Cape Town – A further South African credit downgrade remains “highly likely” if President Jacob Zuma and his Finance Minister Malusi Gigaba remain in their current positions, according to political analyst Jakkie Cilliers of the Institute for Security Studies.
Cilliers, the chairperson of the ISS board of trustees and the group’s head of African futures & innovation, made the argument in a recent research report entitled “South Africa’s prospects under Cyril Ramaphosa”.
He said that should South Africa’s sovereign credit rating be downgraded again, the country would likely be locked into a period of constrained growth.
Moody’s, alone of the three global ratings agencies, still has SA’s sovereign debt at investment level.
Were Moody’s to downgrade SA to junk, the country would automatically be excluded from a number of global bond indices, including the important Citi World Governance Bond Index
“That this decision is important was underlined by RMB Morgan Stanley, that projects a potential outflow of $5bn (R63.6bn) once South Africa is excluded,” said Cilliers.

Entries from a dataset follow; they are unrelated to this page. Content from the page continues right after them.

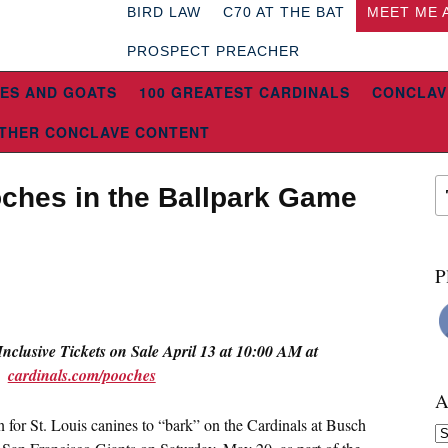
BIRD LAW
C70 AT THE BAT
MEET ME 
PROSPECT PREACHER
ES AND GOATS
100 GREATEST CARDINALS
CONCLAV
THER CONCLAVE CONTENT
ches in the Ballpark Game
P
Inclusive Tickets on Sale
April 13 at 10:00 AM
at
cardinals.com/pooches
A
in for St. Louis canines to “bark” on the Cardinals at Busch
Ar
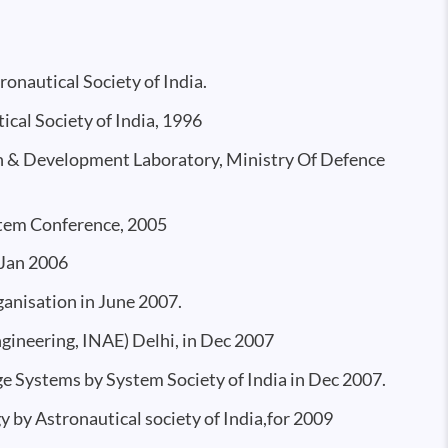
onautical Society of India.
cal Society of India, 1996
ch & Development Laboratory, Ministry Of Defence
tem Conference, 2005
 Jan 2006
anisation in June 2007.
ineering, INAE) Delhi, in Dec 2007
ge Systems by System Society of India in Dec 2007.
y by Astronautical society of India,for 2009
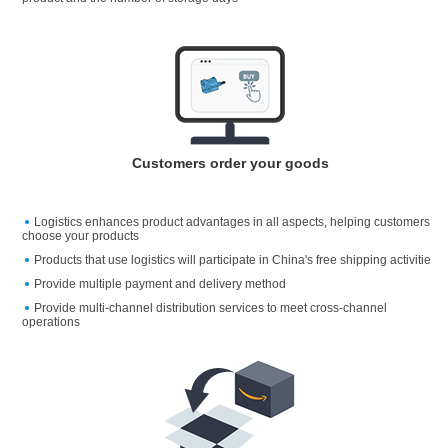
Customers order your goods
Logistics enhances product advantages in all aspects, helping customers
choose your products
Products that use logistics will participate in China's free shipping activitie
Provide multiple payment and delivery method
Provide multi-channel distribution services to meet cross-channel
operations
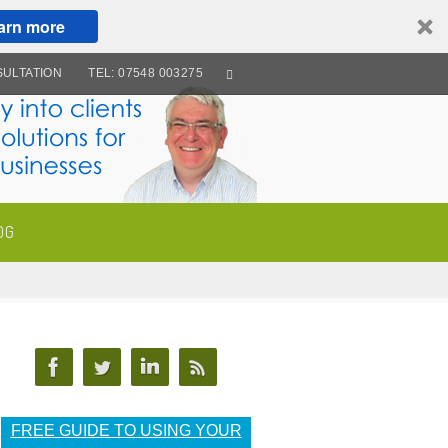
arn more
ULTATION
TEL: 07548 003275
OG
FREE GUIDE TO USING YOUR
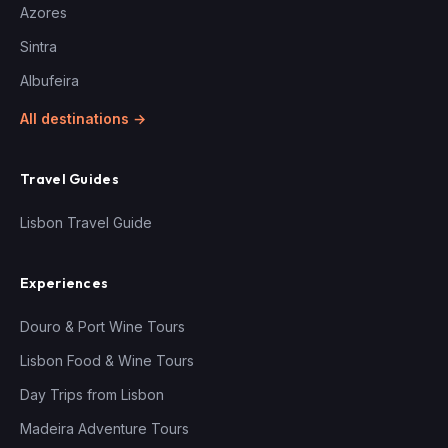
Azores
Sintra
Albufeira
All destinations →
Travel Guides
Lisbon Travel Guide
Experiences
Douro & Port Wine Tours
Lisbon Food & Wine Tours
Day Trips from Lisbon
Madeira Adventure Tours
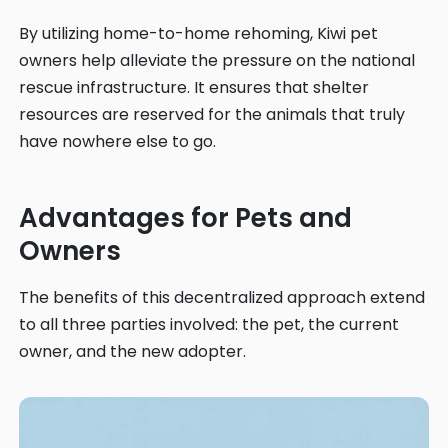
By utilizing home-to-home rehoming, Kiwi pet
owners help alleviate the pressure on the national
rescue infrastructure. It ensures that shelter
resources are reserved for the animals that truly
have nowhere else to go.
Advantages for Pets and
Owners
The benefits of this decentralized approach extend
to all three parties involved: the pet, the current
owner, and the new adopter.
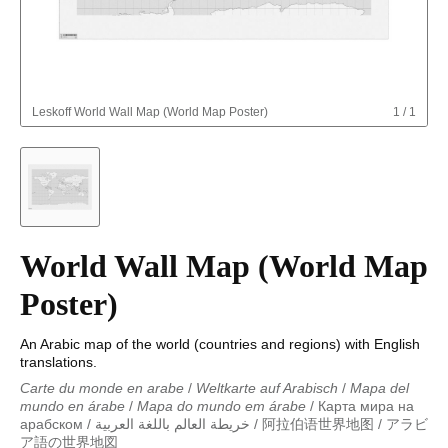
Leskoff
World Wall Map (World Map Poster)
1
/
1
World Wall Map (World Map
Poster)
An Arabic map of the world (countries and regions) with English
translations.
Carte du monde en arabe
/
Weltkarte auf Arabisch
/
Mapa del
mundo en árabe
/
Mapa do mundo em árabe
/
Карта мира на
арабском
/
خريطة العالم باللغة العربية
/
阿拉伯语世界地图
/
アラビ
ア語の世界地図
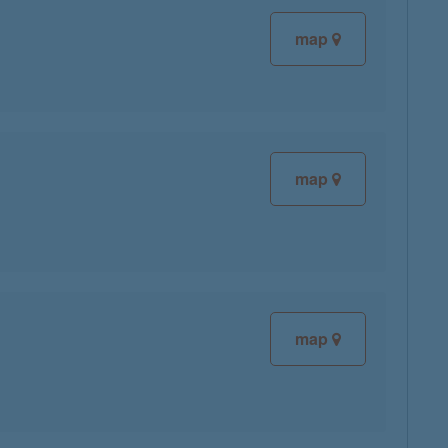
map
map
map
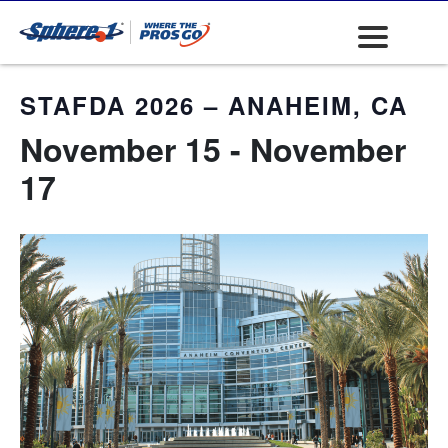
« All Events
STAFDA 2026 – ANAHEIM, CA
November 15
-
November
17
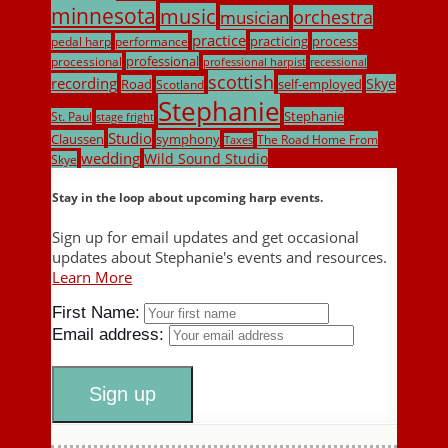
minnesota
music
musician
orchestra
practice
practicing
process
pedal harp
performance
professional
processional
professional harpist
recessional
scottish
recording
Skye
Road
self-employed
Scotland
Stephanie
Stephanie
St. Paul
stage fright
Studio
Claussen
symphony
The Road Home From
Taxes
wedding
Wild Sound Studio
Skye
Stay in the loop about upcoming harp events.
Sign up for email updates and get occasional
updates about Stephanie's events and resources.
Learn More
First Name:
Email address:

“Once South Africa’s long-term local currency debt is downgraded by Moody’s, growth will remain constrained for several years and the target of 5% growth by 2023 or indeed of an average growth rate of 5.4% to 2030 as set out by the National Development Plan is unachievable,” said Cilliers.
Moody’s, meanwhile, placed SA’s state debt on review for downgrade in late November.

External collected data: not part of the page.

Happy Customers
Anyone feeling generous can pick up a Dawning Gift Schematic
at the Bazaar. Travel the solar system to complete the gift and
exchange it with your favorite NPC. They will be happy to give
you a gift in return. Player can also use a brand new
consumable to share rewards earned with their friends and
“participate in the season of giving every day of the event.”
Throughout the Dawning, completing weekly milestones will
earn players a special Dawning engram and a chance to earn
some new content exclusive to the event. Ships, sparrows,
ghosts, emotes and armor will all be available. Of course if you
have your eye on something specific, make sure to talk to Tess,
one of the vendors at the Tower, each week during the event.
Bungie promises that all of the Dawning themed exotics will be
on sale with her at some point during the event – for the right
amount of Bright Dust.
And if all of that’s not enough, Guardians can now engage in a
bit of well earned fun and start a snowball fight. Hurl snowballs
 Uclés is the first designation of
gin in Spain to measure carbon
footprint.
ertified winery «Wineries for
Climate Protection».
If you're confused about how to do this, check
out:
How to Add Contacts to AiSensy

“The review period may not conclude until the size and the composition of the 2018 budget is known next February. This will also allow Moody’s to assess the policy implications of political developments during the review period and the likelihood of pressures on South Africa’s key policymaking institutions persisting,” said Moody’s in a statement at the time.
Gigaba is set to deliver the budget on February 21.
Will Zuma be recalled?
One way for SA to avoid a further downgrade is for Zuma to be recalled, said Cilliers, in the same way that former president Thabo Mbeki was.

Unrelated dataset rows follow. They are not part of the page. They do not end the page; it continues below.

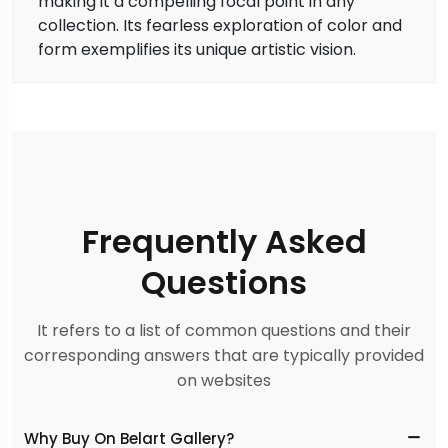
making it a compelling focal point in any
collection. Its fearless exploration of color and
form exemplifies its unique artistic vision.
Frequently Asked
Questions
It refers to a list of common questions and their
corresponding answers that are typically provided
on websites
Why Buy On Belart Gallery?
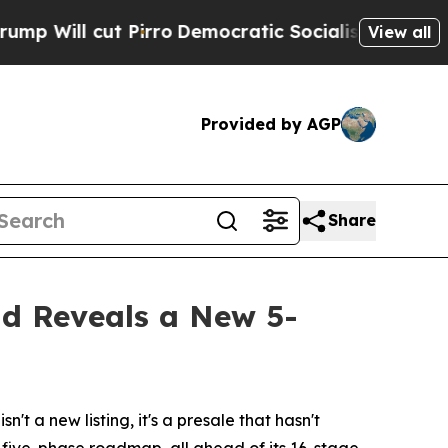
ocratic Socialists of America Propose Radical 
View all
Provided by AGP
Share
nd Reveals a New 5-
 a new listing, it's a presale that hasn't
w five-phase roadmap, all ahead of its 16-stage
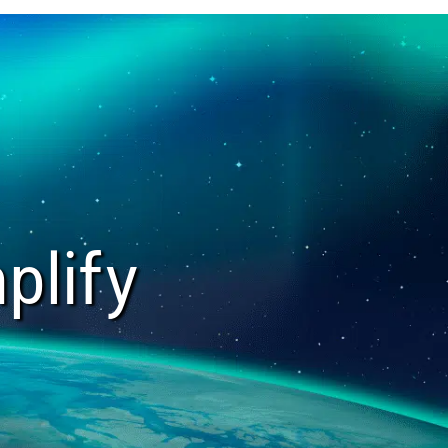
plify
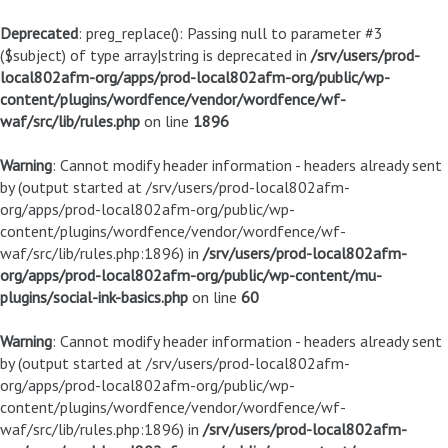
Deprecated
: preg_replace(): Passing null to parameter #3
($subject) of type array|string is deprecated in
/srv/users/prod-
local802afm-org/apps/prod-local802afm-org/public/wp-
content/plugins/wordfence/vendor/wordfence/wf-
waf/src/lib/rules.php
on line
1896
Warning
: Cannot modify header information - headers already sent
by (output started at /srv/users/prod-local802afm-
org/apps/prod-local802afm-org/public/wp-
content/plugins/wordfence/vendor/wordfence/wf-
waf/src/lib/rules.php:1896) in
/srv/users/prod-local802afm-
org/apps/prod-local802afm-org/public/wp-content/mu-
plugins/social-ink-basics.php
on line
60
Warning
: Cannot modify header information - headers already sent
by (output started at /srv/users/prod-local802afm-
org/apps/prod-local802afm-org/public/wp-
content/plugins/wordfence/vendor/wordfence/wf-
waf/src/lib/rules.php:1896) in
/srv/users/prod-local802afm-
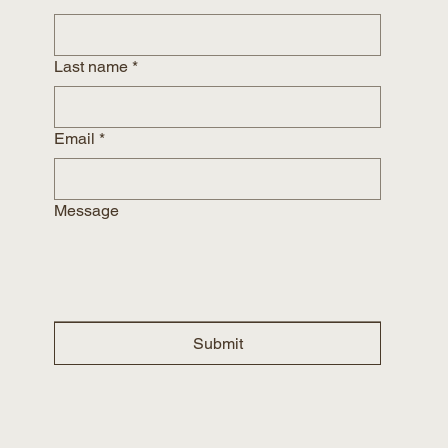
Last name
*
Email
*
Message
Submit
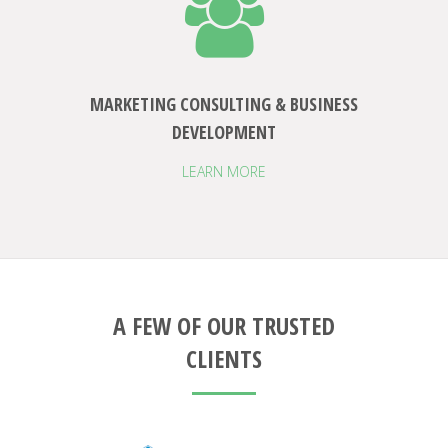
MARKETING CONSULTING & BUSINESS
DEVELOPMENT
LEARN MORE
A FEW OF OUR TRUSTED
CLIENTS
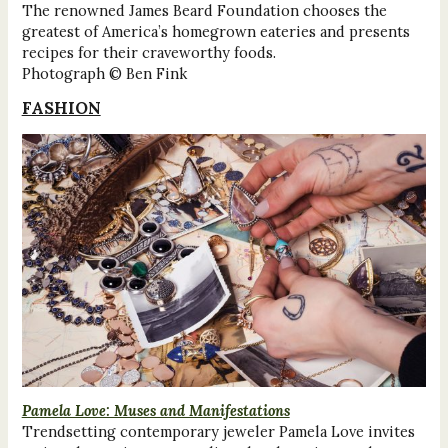
The renowned James Beard Foundation chooses the
greatest of America’s homegrown eateries and presents
recipes for their craveworthy foods.
Photograph © Ben Fink
FASHION
Pamela Love: Muses and Manifestations
Trendsetting contemporary jeweler Pamela Love invites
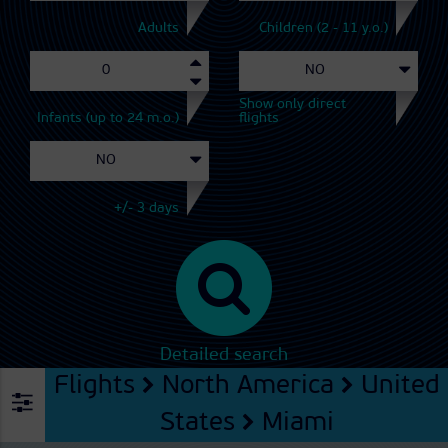
Adults
Children (2 - 11 y.o.)
Show only direct
Infants (up to 24 m.o.)
flights
+/- 3 days
Detailed search
Flights
North America
United
States
Miami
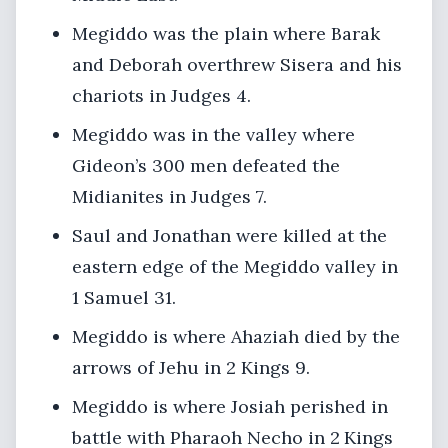
Megiddo was the plain where Barak
and Deborah overthrew Sisera and his
chariots in Judges 4.
Megiddo was in the valley where
Gideon’s 300 men defeated the
Midianites in Judges 7.
Saul and Jonathan were killed at the
eastern edge of the Megiddo valley in
1 Samuel 31.
Megiddo is where Ahaziah died by the
arrows of Jehu in 2 Kings 9.
Megiddo is where Josiah perished in
battle with Pharaoh Necho in 2 Kings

Whether to go ahead with this recall is one of the key decisions confronting the ANC’s newly-elected top decision making body, the national executive committee (NEC).
“The longer Jacob Zuma stays in power, the better the opposition parties can be expected to do in 2019. The likelihood of a further downgrade by Moody’s will be dramatically reduced with the early recall of Zuma and the appointment of a new Cabinet, including a new finance minister able to inspire confidence,” he said.
However, he added that in the light of the narrow election victory of Deputy President Cryril Ramaphosa for the post of ANC president and the split NEC, Zuma may have “earned a few months longer as president of South Africa”.
Two centres of power
Analysts will be paying close attention to SA’s two centres of power, one around Ramaphosa and his allies, and another around Zuma and his defenders.
“[The two centres of power are] important, for Zuma’s announcement on fee-free education only hours before the start of the 54th Conference on December 16 2017 clearly demonstrated the potential damage that he could wreak in the months that lie ahead,” said Cilliers.
Cilliers noted that friction between the two camps would be particularly pronounced around Zuma’s “stated intention to press ahead with the acquisition of additional nuclear capacity for electricity”.
But despite backing for Zuma In the NEC and Cabinet, Cilliers argued that it is unlikely he will serve out his full second term.
“The likely process is that the ANC, after discussion and agreement within the NEC, will recall him, requesting him to resign as president of the country, as occurred with Thabo Mbeki in 2008.”